Trente kilomètres me séparent de mon lit. Trente kilomètres qui ressemblent à des centaines, à cause des bouchons dans la capitale. J'envierais presque ceux qui habitent Tremblay ou Roissy à présent (si l'on oublie la dépression concomitante à un tel lieu de résidence) . À tous les coups, ils sont déjà en train de dormir...

Musique à fond pour ne pas sombrer, je mets près d'une heure et demie à rallier le quartier de Montparnasse.

À l'origine, Hugo et moi avions choisi cette impasse au calme pour sa proximité (toute relative) avec l'université de Panthéon-Assas où nous suivions notre cursus. Désormais, il est le seul à profiter de cet avantage. À peine vingt minutes de marche : un luxe à Paris.

Dernière manoeuvre. Je gare la voiture dans le parking de l'immeuble. À elle seule, cette place de stationnement me coute un bras, et quand on rajoute l'essence au temps de trajet jusqu'à l'aéroport, je songe qu'il faudra qu'on déménage dès qu'Hugo aura terminé son master.

Montreuil ou Vincennes, ce serait parfait.

Le plus dur sera de le convaincre de quitter Paris intra-muros, je le sais ; on ne fait pas plus snob et citadin que lui. C'est un versaillais qui se prend pour un Parisien, alors que c'est moi qui ai grandi ici...  Le monde à l'envers !

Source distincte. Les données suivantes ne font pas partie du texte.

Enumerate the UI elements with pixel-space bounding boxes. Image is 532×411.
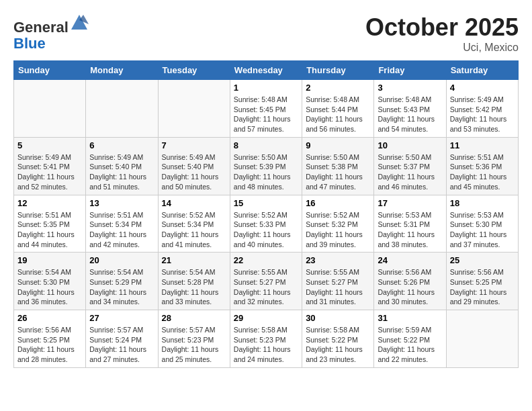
day-info: Sunrise: 5:55 AMSunset: 5:27 PMDaylight:… bbox=[234, 267, 298, 307]
calendar-cell bbox=[14, 80, 86, 138]
calendar-cell: 9Sunrise: 5:50 AMSunset: 5:38 PMDaylight… bbox=[302, 137, 374, 195]
day-info: Sunrise: 5:50 AMSunset: 5:39 PMDaylight:… bbox=[234, 152, 298, 192]
day-number: 14 bbox=[162, 198, 226, 208]
day-number: 11 bbox=[450, 140, 515, 150]
calendar-cell: 31Sunrise: 5:59 AMSunset: 5:22 PMDayligh… bbox=[374, 310, 446, 368]
calendar-cell: 1Sunrise: 5:48 AMSunset: 5:45 PMDaylight… bbox=[230, 80, 302, 138]
day-number: 23 bbox=[306, 255, 370, 265]
calendar-cell: 15Sunrise: 5:52 AMSunset: 5:33 PMDayligh… bbox=[230, 195, 302, 253]
week-row-4: 19Sunrise: 5:54 AMSunset: 5:30 PMDayligh… bbox=[14, 253, 519, 310]
day-info: Sunrise: 5:50 AMSunset: 5:38 PMDaylight:… bbox=[306, 152, 370, 192]
calendar-cell: 4Sunrise: 5:49 AMSunset: 5:42 PMDaylight… bbox=[446, 80, 518, 138]
calendar-cell: 10Sunrise: 5:50 AMSunset: 5:37 PMDayligh… bbox=[374, 137, 446, 195]
day-info: Sunrise: 5:48 AMSunset: 5:45 PMDaylight:… bbox=[234, 95, 298, 134]
day-number: 26 bbox=[17, 313, 82, 323]
week-row-3: 12Sunrise: 5:51 AMSunset: 5:35 PMDayligh… bbox=[14, 195, 519, 253]
calendar-cell: 22Sunrise: 5:55 AMSunset: 5:27 PMDayligh… bbox=[230, 253, 302, 310]
logo: General Blue bbox=[13, 13, 89, 52]
calendar-cell: 21Sunrise: 5:54 AMSunset: 5:28 PMDayligh… bbox=[158, 253, 230, 310]
day-number: 2 bbox=[306, 83, 370, 93]
calendar-cell: 2Sunrise: 5:48 AMSunset: 5:44 PMDaylight… bbox=[302, 80, 374, 138]
calendar-cell: 6Sunrise: 5:49 AMSunset: 5:40 PMDaylight… bbox=[86, 137, 158, 195]
day-number: 28 bbox=[162, 313, 226, 323]
calendar-cell: 27Sunrise: 5:57 AMSunset: 5:24 PMDayligh… bbox=[86, 310, 158, 368]
day-info: Sunrise: 5:58 AMSunset: 5:22 PMDaylight:… bbox=[306, 325, 370, 365]
day-number: 3 bbox=[378, 83, 442, 93]
calendar-cell bbox=[158, 80, 230, 138]
day-info: Sunrise: 5:56 AMSunset: 5:26 PMDaylight:… bbox=[378, 267, 442, 307]
logo-general-text: General bbox=[13, 19, 69, 36]
calendar-cell: 25Sunrise: 5:56 AMSunset: 5:25 PMDayligh… bbox=[446, 253, 518, 310]
day-info: Sunrise: 5:54 AMSunset: 5:29 PMDaylight:… bbox=[89, 267, 154, 307]
calendar-cell: 12Sunrise: 5:51 AMSunset: 5:35 PMDayligh… bbox=[14, 195, 86, 253]
calendar-cell: 20Sunrise: 5:54 AMSunset: 5:29 PMDayligh… bbox=[86, 253, 158, 310]
calendar-header-saturday: Saturday bbox=[446, 61, 518, 80]
week-row-1: 1Sunrise: 5:48 AMSunset: 5:45 PMDaylight… bbox=[14, 80, 519, 138]
day-number: 9 bbox=[306, 140, 370, 150]
week-row-5: 26Sunrise: 5:56 AMSunset: 5:25 PMDayligh… bbox=[14, 310, 519, 368]
calendar-cell: 16Sunrise: 5:52 AMSunset: 5:32 PMDayligh… bbox=[302, 195, 374, 253]
calendar-cell: 23Sunrise: 5:55 AMSunset: 5:27 PMDayligh… bbox=[302, 253, 374, 310]
calendar-cell: 11Sunrise: 5:51 AMSunset: 5:36 PMDayligh… bbox=[446, 137, 518, 195]
day-number: 10 bbox=[378, 140, 442, 150]
calendar-cell bbox=[86, 80, 158, 138]
day-info: Sunrise: 5:52 AMSunset: 5:34 PMDaylight:… bbox=[162, 210, 226, 250]
day-info: Sunrise: 5:49 AMSunset: 5:40 PMDaylight:… bbox=[162, 152, 226, 192]
day-info: Sunrise: 5:50 AMSunset: 5:37 PMDaylight:… bbox=[378, 152, 442, 192]
day-number: 4 bbox=[450, 83, 515, 93]
day-number: 30 bbox=[306, 313, 370, 323]
day-info: Sunrise: 5:58 AMSunset: 5:23 PMDaylight:… bbox=[234, 325, 298, 365]
day-info: Sunrise: 5:52 AMSunset: 5:33 PMDaylight:… bbox=[234, 210, 298, 250]
calendar-header-wednesday: Wednesday bbox=[230, 61, 302, 80]
day-info: Sunrise: 5:53 AMSunset: 5:31 PMDaylight:… bbox=[378, 210, 442, 250]
calendar-header-friday: Friday bbox=[374, 61, 446, 80]
calendar-header-sunday: Sunday bbox=[14, 61, 86, 80]
day-number: 5 bbox=[17, 140, 82, 150]
calendar-cell: 13Sunrise: 5:51 AMSunset: 5:34 PMDayligh… bbox=[86, 195, 158, 253]
week-row-2: 5Sunrise: 5:49 AMSunset: 5:41 PMDaylight… bbox=[14, 137, 519, 195]
page-header: General Blue October 2025 Uci, Mexico bbox=[13, 13, 519, 54]
day-number: 18 bbox=[450, 198, 515, 208]
day-number: 31 bbox=[378, 313, 442, 323]
day-number: 15 bbox=[234, 198, 298, 208]
day-number: 8 bbox=[234, 140, 298, 150]
day-number: 19 bbox=[17, 255, 82, 265]
day-info: Sunrise: 5:54 AMSunset: 5:28 PMDaylight:… bbox=[162, 267, 226, 307]
day-number: 16 bbox=[306, 198, 370, 208]
day-info: Sunrise: 5:57 AMSunset: 5:23 PMDaylight:… bbox=[162, 325, 226, 365]
calendar-table: SundayMondayTuesdayWednesdayThursdayFrid… bbox=[13, 60, 519, 368]
day-info: Sunrise: 5:56 AMSunset: 5:25 PMDaylight:… bbox=[17, 325, 82, 365]
calendar-cell: 5Sunrise: 5:49 AMSunset: 5:41 PMDaylight… bbox=[14, 137, 86, 195]
day-info: Sunrise: 5:57 AMSunset: 5:24 PMDaylight:… bbox=[89, 325, 154, 365]
day-info: Sunrise: 5:52 AMSunset: 5:32 PMDaylight:… bbox=[306, 210, 370, 250]
day-info: Sunrise: 5:51 AMSunset: 5:36 PMDaylight:… bbox=[450, 152, 515, 192]
location: Uci, Mexico bbox=[365, 42, 519, 54]
day-number: 13 bbox=[89, 198, 154, 208]
calendar-cell: 18Sunrise: 5:53 AMSunset: 5:30 PMDayligh… bbox=[446, 195, 518, 253]
day-info: Sunrise: 5:55 AMSunset: 5:27 PMDaylight:… bbox=[306, 267, 370, 307]
day-number: 29 bbox=[234, 313, 298, 323]
day-number: 25 bbox=[450, 255, 515, 265]
day-number: 27 bbox=[89, 313, 154, 323]
calendar-cell: 30Sunrise: 5:58 AMSunset: 5:22 PMDayligh… bbox=[302, 310, 374, 368]
day-info: Sunrise: 5:59 AMSunset: 5:22 PMDaylight:… bbox=[378, 325, 442, 365]
calendar-header-monday: Monday bbox=[86, 61, 158, 80]
day-number: 17 bbox=[378, 198, 442, 208]
logo-icon bbox=[70, 13, 89, 32]
calendar-header-row: SundayMondayTuesdayWednesdayThursdayFrid… bbox=[14, 61, 519, 80]
day-number: 21 bbox=[162, 255, 226, 265]
day-number: 20 bbox=[89, 255, 154, 265]
calendar-cell: 24Sunrise: 5:56 AMSunset: 5:26 PMDayligh… bbox=[374, 253, 446, 310]
day-number: 22 bbox=[234, 255, 298, 265]
calendar-cell bbox=[446, 310, 518, 368]
day-info: Sunrise: 5:51 AMSunset: 5:35 PMDaylight:… bbox=[17, 210, 82, 250]
day-info: Sunrise: 5:53 AMSunset: 5:30 PMDaylight:… bbox=[450, 210, 515, 250]
day-info: Sunrise: 5:49 AMSunset: 5:41 PMDaylight:… bbox=[17, 152, 82, 192]
day-info: Sunrise: 5:48 AMSunset: 5:44 PMDaylight:… bbox=[306, 95, 370, 134]
day-number: 1 bbox=[234, 83, 298, 93]
calendar-cell: 8Sunrise: 5:50 AMSunset: 5:39 PMDaylight… bbox=[230, 137, 302, 195]
logo-blue-text: Blue bbox=[13, 35, 46, 52]
day-info: Sunrise: 5:49 AMSunset: 5:40 PMDaylight:… bbox=[89, 152, 154, 192]
day-info: Sunrise: 5:54 AMSunset: 5:30 PMDaylight:… bbox=[17, 267, 82, 307]
calendar-cell: 26Sunrise: 5:56 AMSunset: 5:25 PMDayligh… bbox=[14, 310, 86, 368]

Sac à l'épaule, valise en main, j'écoute mon estomac tyrannique et brave le froid jusqu'à la boulangerie au coin de la rue. Un tintement annonce mon entrée dans le commerce. Les yeux de la patronne se rivent alors sur moi. Elle m'étudie de derrière son comptoir, et je note une pointe de réticence dont j'ignore la raison. Surmenage, peut-être... Je fais mine de n'avoir pas remarqué son comportement tandis que je commande :

— Deux pains au chocolat et deux croissants, s'il vous plait.

En même temps qu'elle attrape les viennoiseries avec une pince métallique, elle s'enquiert :

— Vous partez ou vous rentrez ?

Que le doute soit permis me ravit. Cela signifie que je n'ai pas l'air trop ravagée par ces heures de vol ; l'inverse aurait été plus inquiétant.

— Je rentre à la maison.

— Ah, et vous étiez où ?

— New York, confié-je en sortant mon porte-monnaie.

Sans plus me regarder, elle tape sur sa caisse enregistreuse. Ses doigts claquent sur la machine, et au lieu de m'annoncer le total, elle me lâche sans autre raison apparente que son caractère acariâtre :

— C'est donc que vous n'êtes pas en grève, pour une fois.

Dites-moi qu'elle plaisante, là...

Ce qu'il faut savoir, c'est qu'au cours des dernières heures, ma patience a déjà été mise à rude épreuve.  Pour tout avouer, il n'en reste pas grand-chose ; un misérable lambeau, tout au plus. Je suis à un cheveu de faire demi-tour sans acheter quoi que ce soit. Ou de l'emplafonner dans ses tartes à la meringue.

Mais j'ai faim...

Aussi, au lieu de répliquer, je plaque un sourire ostensiblement factice sur mes lèvres. Celui que je réserve aux passagers les plus mal aimables et qui signifie : « je ne peux pas vous le dire texto, mais vous m'emmerdez. Vraiment, vraiment. »

Je paye mon dû et m'en vais sans souhaiter une bonne journée à cette morue mal... lunée. En sortant de là, mon sac en papier sous le bras, je me promets, la prochaine fois, de ne pas revenir ni même d'aller où que ce soit d'autre avant d'avoir enlevé l'uniforme. À quoi pensent les gens, sérieusement ?! Comme si après un transatlantique et une nuit blanche, j'avais envie d'entendre les récriminations de Germaine ou tartempion...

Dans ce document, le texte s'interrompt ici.